§ **REQUIRED WORK**
Exact copies of all the entries are required, and no pictures should appear in them.

DATA SUPPLIED below:

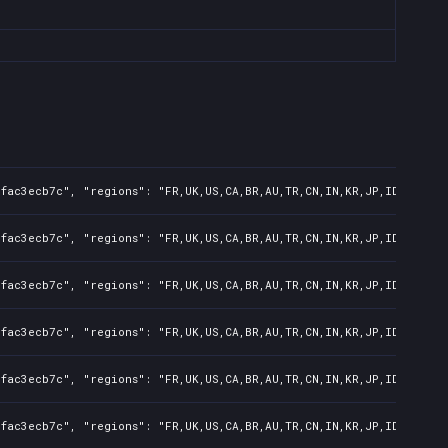
fac3ecb7c", "regions": "FR,UK,US,CA,BR,AU,TR,CN,IN,KR,JP,ID,TW,PL,
fac3ecb7c", "regions": "FR,UK,US,CA,BR,AU,TR,CN,IN,KR,JP,ID,TW,PL,
fac3ecb7c", "regions": "FR,UK,US,CA,BR,AU,TR,CN,IN,KR,JP,ID,TW,PL,
fac3ecb7c", "regions": "FR,UK,US,CA,BR,AU,TR,CN,IN,KR,JP,ID,TW,PL,
fac3ecb7c", "regions": "FR,UK,US,CA,BR,AU,TR,CN,IN,KR,JP,ID,TW,PL,
fac3ecb7c", "regions": "FR,UK,US,CA,BR,AU,TR,CN,IN,KR,JP,ID,TW,PL,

End of DATA SUPPLIED.

§ **ANSWER SECTION**
fac3ecb7c", "regions": "FR,UK,US,CA,BR,AU,TR,CN,IN,KR,JP,ID,TW,PL,
fac3ecb7c", "regions": "FR,UK,US,CA,BR,AU,TR,CN,IN,KR,JP,ID,TW,PL,
fac3ecb7c", "regions": "FR,UK,US,CA,BR,AU,TR,CN,IN,KR,JP,ID,TW,PL,
fac3ecb7c", "regions": "FR,UK,US,CA,BR,AU,TR,CN,IN,KR,JP,ID,TW,PL,
fac3ecb7c", "regions": "FR,UK,US,CA,BR,AU,TR,CN,IN,KR,JP,ID,TW,PL,
fac3ecb7c", "regions": "FR,UK,US,CA,BR,AU,TR,CN,IN,KR,JP,ID,TW,PL,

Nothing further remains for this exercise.